To further reduce food losses and waste occurring in its supply chain, Nestlé analysed all potential causes of milk wastage in its dairy supply chain in Pakistan, applying the Food Loss and Waste Accounting and Reporting Standard. The total milk loss in the company’s supply chain was estimated to be only 1.4 percent, significantly lower than average country estimates. Indeed, approximately 15 to 19 percent of milk sold by Pakistani farmers is wasted in route to the market, according to a 2004 Asian Development Bank report. Nestlé found that sharing best practices among farmers contributes to an increase in milk production and less milk being rejected by chilling centres, while improved management at the retail stage could further reduce product losses.

Information and education

At the end of the supply chain, Nestlé helps to raise awareness among consumers on the issue of food waste. Nestlé wants to help consumers make informed choices through credible, substantiated communication and by providing tips and recipes that can help them reduce food waste. Nestlé has also been developing creative solutions that can help consumers make the most of leftovers. These include a range of different doughs that can be filled with leftover food from the fridge, while in France, Maggi has brought out a smartphone app full of recipes and ideas to use leftovers.

Stakeholder engagement and partnerships
Moreover, Nestlé is committed to proactive long-term engagement and partnerships – directly and through industry – with stakeholders, including regulators, scientists, customers, business partners, civil society organizations and the community, in order to define, implement and evaluate solutions to food loss and waste.
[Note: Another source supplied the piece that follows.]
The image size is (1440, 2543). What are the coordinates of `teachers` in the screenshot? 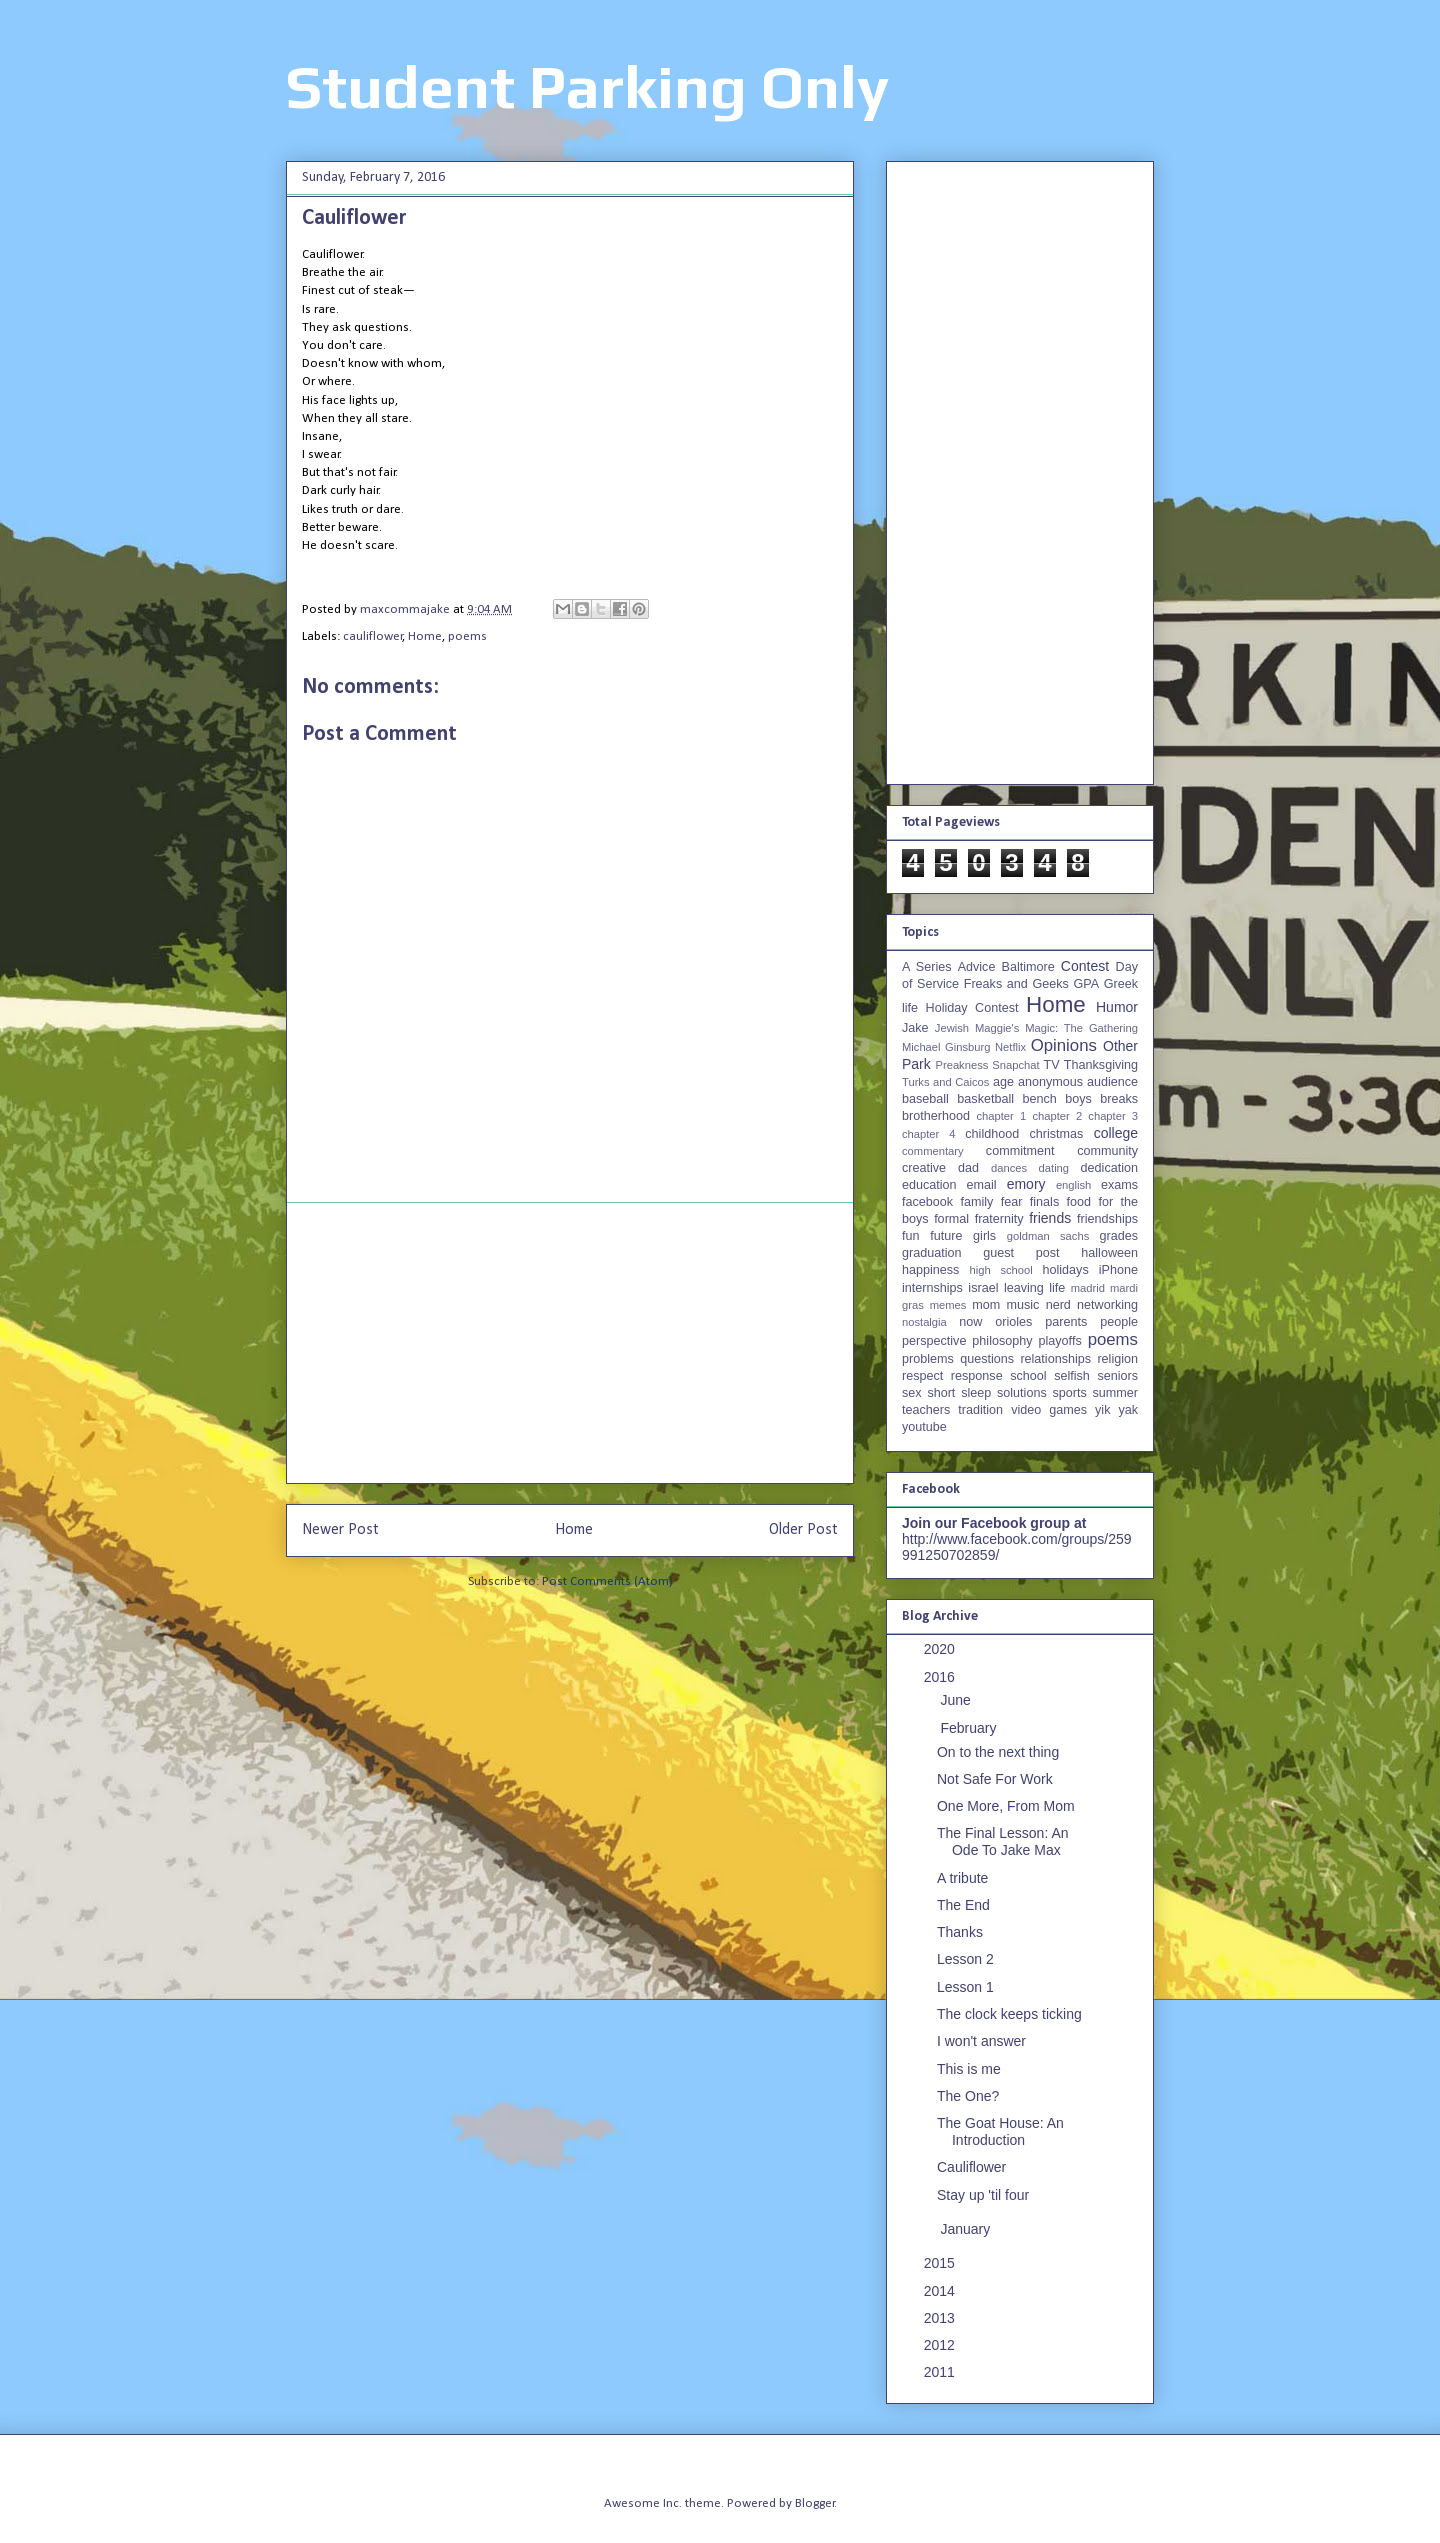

For example, Nestlé has co-steered on behalf of CGF the development of the Food Loss and Waste Accounting and Reporting Standard and actively participated in its launch in June 2016. This global standard initiated by the World Resources Institute allows companies, countries and other interested organisations to quantify food loss and waste in a harmonised way.

These actions contribute to ensuring that Nestlé products are not only tastier and healthier but also better for the environment along the entire value chain.